[MATERIAL TO PROCESS]
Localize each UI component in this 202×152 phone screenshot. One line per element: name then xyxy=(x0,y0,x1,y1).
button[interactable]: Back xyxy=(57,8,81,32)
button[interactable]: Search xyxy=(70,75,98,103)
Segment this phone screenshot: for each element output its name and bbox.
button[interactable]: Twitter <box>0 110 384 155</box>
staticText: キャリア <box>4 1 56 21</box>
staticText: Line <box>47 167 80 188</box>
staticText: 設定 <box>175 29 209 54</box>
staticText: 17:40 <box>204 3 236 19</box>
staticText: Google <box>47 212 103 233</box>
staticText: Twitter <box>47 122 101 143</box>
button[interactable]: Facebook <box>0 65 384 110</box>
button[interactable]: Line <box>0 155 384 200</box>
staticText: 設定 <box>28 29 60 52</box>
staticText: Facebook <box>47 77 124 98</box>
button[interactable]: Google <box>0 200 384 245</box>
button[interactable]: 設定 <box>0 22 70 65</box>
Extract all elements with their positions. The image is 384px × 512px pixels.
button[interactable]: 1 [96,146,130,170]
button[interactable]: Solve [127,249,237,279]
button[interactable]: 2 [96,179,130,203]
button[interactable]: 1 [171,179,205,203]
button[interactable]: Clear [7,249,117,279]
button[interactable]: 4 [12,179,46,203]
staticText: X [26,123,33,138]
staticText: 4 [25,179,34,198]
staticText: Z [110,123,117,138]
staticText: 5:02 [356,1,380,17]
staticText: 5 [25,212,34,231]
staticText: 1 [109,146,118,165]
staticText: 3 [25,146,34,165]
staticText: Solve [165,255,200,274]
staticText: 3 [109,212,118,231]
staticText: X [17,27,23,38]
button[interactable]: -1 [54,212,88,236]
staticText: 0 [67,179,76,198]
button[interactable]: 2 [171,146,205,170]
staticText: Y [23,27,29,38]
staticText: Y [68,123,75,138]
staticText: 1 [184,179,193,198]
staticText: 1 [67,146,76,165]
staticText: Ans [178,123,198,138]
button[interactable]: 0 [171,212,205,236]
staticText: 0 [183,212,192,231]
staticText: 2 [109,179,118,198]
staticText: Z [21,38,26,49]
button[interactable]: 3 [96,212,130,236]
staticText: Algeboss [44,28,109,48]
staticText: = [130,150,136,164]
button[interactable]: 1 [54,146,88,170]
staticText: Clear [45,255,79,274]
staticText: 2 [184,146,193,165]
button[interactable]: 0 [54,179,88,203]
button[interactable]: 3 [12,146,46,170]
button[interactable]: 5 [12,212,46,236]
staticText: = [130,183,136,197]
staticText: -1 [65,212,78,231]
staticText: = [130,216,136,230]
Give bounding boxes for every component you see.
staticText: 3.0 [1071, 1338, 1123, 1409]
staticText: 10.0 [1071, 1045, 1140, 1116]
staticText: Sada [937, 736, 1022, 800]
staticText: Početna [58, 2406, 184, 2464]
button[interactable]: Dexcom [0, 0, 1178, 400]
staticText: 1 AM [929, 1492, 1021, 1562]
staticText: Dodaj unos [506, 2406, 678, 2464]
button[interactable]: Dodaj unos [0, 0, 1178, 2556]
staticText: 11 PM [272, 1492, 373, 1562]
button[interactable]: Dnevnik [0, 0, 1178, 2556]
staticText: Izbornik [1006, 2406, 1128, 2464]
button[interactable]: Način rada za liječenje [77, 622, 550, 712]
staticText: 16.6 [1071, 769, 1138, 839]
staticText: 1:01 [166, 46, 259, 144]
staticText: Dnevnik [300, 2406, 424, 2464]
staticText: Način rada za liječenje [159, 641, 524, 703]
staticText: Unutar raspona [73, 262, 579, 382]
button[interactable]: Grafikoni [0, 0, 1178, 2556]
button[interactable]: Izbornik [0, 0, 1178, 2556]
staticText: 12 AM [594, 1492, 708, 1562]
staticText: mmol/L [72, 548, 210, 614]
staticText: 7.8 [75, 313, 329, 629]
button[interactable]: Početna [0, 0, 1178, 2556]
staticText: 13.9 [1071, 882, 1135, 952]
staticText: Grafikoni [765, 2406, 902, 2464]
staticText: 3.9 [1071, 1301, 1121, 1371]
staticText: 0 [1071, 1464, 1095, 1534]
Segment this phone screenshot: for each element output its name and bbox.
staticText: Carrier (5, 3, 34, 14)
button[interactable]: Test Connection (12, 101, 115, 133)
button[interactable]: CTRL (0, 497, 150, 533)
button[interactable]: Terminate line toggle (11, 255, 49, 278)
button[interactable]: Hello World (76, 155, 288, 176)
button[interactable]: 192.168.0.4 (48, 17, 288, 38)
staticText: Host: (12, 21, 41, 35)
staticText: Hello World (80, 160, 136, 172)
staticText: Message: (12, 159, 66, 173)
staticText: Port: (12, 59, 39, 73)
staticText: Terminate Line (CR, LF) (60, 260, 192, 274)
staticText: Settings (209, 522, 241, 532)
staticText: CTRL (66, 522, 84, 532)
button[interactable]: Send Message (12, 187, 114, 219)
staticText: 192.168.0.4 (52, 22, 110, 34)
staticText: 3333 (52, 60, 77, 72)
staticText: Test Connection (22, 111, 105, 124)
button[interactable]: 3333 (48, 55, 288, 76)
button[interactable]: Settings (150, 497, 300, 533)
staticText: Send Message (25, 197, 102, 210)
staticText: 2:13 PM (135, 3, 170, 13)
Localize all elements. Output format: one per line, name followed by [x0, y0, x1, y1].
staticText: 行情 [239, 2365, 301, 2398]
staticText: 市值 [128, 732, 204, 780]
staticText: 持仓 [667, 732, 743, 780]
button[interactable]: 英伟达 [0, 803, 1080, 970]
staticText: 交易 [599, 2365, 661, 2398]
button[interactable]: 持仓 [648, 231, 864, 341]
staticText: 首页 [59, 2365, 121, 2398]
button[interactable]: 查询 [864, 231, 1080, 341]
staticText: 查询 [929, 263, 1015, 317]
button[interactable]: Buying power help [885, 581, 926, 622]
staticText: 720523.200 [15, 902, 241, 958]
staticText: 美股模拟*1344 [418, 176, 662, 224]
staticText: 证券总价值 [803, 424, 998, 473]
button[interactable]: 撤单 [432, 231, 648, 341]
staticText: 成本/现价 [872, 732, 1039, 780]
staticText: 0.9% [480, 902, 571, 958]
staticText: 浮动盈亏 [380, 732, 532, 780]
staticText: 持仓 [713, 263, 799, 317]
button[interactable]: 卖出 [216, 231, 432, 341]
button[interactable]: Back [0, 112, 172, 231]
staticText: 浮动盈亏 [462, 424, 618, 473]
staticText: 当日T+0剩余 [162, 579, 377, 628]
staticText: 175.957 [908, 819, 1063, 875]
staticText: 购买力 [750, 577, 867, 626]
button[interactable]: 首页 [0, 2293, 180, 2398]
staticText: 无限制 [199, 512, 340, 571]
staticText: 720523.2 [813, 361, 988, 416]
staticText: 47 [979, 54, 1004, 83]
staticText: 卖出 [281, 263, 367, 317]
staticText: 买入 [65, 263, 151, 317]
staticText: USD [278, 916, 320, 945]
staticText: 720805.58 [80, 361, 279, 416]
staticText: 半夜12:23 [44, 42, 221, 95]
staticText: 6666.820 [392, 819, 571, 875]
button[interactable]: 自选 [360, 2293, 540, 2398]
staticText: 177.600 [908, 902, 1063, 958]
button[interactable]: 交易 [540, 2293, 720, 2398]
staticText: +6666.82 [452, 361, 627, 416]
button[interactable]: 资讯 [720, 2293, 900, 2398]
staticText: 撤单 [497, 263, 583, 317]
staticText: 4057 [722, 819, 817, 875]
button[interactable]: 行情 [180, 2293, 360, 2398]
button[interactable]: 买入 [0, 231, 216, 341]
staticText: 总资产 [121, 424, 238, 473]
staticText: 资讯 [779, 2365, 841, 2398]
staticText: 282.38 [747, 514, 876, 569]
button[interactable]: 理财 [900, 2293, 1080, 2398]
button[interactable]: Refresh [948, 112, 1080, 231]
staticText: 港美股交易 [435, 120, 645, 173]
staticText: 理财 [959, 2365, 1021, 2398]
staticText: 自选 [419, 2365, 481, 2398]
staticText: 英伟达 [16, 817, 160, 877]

[WHAT THE TASK ASKS] Go through the entries above and count the lines containing the word "Hello"; give only that count.

[ANSWER SECTION] 2